Video tersebut diunggah oleh seorang warganet. Para gangster membawa
senjata tajam di siang hari. Beberapa pengguna jalan tampak takut dengan
kehadiran mereka. Tak hanya itu, mereka seakan bangga dengan apa yang mereka
lakukan dan mereka bawa.
Sontak, video ini pun menarik perhatian warganet. Mereka mempertanyakan
di manakah aparat sehingga para geng motor dengan bebas dan leluasan melakukan
tindakan demikian. Tindakan yang cukup mengintimidasi warga agar takut pada mereka.

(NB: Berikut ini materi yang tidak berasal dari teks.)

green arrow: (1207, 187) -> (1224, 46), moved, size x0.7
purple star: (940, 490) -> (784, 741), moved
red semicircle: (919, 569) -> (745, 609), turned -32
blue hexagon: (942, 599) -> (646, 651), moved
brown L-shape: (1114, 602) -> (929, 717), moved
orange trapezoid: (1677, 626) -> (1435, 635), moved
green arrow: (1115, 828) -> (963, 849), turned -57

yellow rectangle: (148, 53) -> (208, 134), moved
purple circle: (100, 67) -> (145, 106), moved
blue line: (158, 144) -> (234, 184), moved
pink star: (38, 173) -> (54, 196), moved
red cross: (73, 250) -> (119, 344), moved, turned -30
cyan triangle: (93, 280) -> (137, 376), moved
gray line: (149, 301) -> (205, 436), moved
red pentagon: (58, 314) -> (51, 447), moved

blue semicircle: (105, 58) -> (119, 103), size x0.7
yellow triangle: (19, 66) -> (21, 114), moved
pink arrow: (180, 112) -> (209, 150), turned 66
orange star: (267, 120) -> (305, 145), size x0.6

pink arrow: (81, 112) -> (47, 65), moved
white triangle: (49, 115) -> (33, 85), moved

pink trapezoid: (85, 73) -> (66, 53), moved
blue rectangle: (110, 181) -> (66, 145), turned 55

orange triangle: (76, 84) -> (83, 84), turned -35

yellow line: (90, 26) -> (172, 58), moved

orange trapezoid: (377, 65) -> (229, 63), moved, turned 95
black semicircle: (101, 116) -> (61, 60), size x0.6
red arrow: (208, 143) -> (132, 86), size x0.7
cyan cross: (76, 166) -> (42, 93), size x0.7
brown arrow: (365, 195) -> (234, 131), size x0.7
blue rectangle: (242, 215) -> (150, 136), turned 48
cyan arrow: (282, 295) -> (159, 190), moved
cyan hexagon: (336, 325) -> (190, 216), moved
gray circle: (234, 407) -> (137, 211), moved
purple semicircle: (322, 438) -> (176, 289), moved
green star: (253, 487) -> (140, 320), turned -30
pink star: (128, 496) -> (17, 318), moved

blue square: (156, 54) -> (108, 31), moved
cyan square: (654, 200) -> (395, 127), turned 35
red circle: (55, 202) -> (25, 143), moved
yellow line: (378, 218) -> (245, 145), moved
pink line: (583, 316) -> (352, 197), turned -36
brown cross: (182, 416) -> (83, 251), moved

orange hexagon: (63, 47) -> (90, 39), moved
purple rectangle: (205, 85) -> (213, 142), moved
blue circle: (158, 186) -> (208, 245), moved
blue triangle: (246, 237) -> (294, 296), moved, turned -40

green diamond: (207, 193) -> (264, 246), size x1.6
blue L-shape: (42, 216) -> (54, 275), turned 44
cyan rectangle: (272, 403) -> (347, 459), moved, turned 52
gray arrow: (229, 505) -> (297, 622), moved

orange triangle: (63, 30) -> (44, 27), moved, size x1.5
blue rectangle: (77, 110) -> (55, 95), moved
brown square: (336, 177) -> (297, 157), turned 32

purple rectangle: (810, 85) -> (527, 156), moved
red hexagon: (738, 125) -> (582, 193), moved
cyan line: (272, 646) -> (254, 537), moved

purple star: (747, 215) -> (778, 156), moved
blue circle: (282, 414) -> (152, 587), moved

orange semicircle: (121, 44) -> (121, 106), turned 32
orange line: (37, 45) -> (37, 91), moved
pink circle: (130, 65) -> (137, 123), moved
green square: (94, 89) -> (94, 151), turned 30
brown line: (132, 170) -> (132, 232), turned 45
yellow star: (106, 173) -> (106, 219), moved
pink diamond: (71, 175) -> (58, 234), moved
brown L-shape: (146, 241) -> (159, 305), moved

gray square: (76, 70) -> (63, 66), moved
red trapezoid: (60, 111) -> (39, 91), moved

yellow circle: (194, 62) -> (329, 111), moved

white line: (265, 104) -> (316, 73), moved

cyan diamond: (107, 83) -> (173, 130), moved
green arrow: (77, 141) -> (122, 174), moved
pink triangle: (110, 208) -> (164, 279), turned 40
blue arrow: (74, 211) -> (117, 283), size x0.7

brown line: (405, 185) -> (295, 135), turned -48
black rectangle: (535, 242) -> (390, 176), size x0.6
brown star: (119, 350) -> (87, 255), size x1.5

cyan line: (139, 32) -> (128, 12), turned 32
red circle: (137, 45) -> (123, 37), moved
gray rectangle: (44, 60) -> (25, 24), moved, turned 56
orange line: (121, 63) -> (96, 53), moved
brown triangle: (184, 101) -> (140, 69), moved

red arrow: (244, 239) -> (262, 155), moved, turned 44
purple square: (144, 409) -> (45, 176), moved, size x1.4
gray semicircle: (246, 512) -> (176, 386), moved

Tindakan yang mencerminkan bahwa Medan adalah kota para gangster. Bahkan,
beberapa orang menyebut Medan adalah Gotham City saking menjamurnya para gangster
dan para preman.
Sebagai bukan warga Medan, tentu saya tidak bisa menilai
dari satu sisi saja. Kota besar lain pun juga memiliki masalah serupa. Saya yang
tinggal di Surabaya juga kerap mendengar berita bahkan sempat melihat sekumpulan
anak-anak muda dengan membawa senjata tajam berkeliaran di jalan. Sebagian besar
memang masih remaja tanggung.
Bedanya, mereka tak sampai melakukan konvoi di siang bolong
dan di tengah Kota Surabaya. Pernah beberapa kali mereka melakukannya saat malam
hari dan tak lama langsung dibekuk aparat. Alhasil, meski masih cukup was-was,
tetapi tak sampai membuat hati ciut untuk melakukan aktivitas.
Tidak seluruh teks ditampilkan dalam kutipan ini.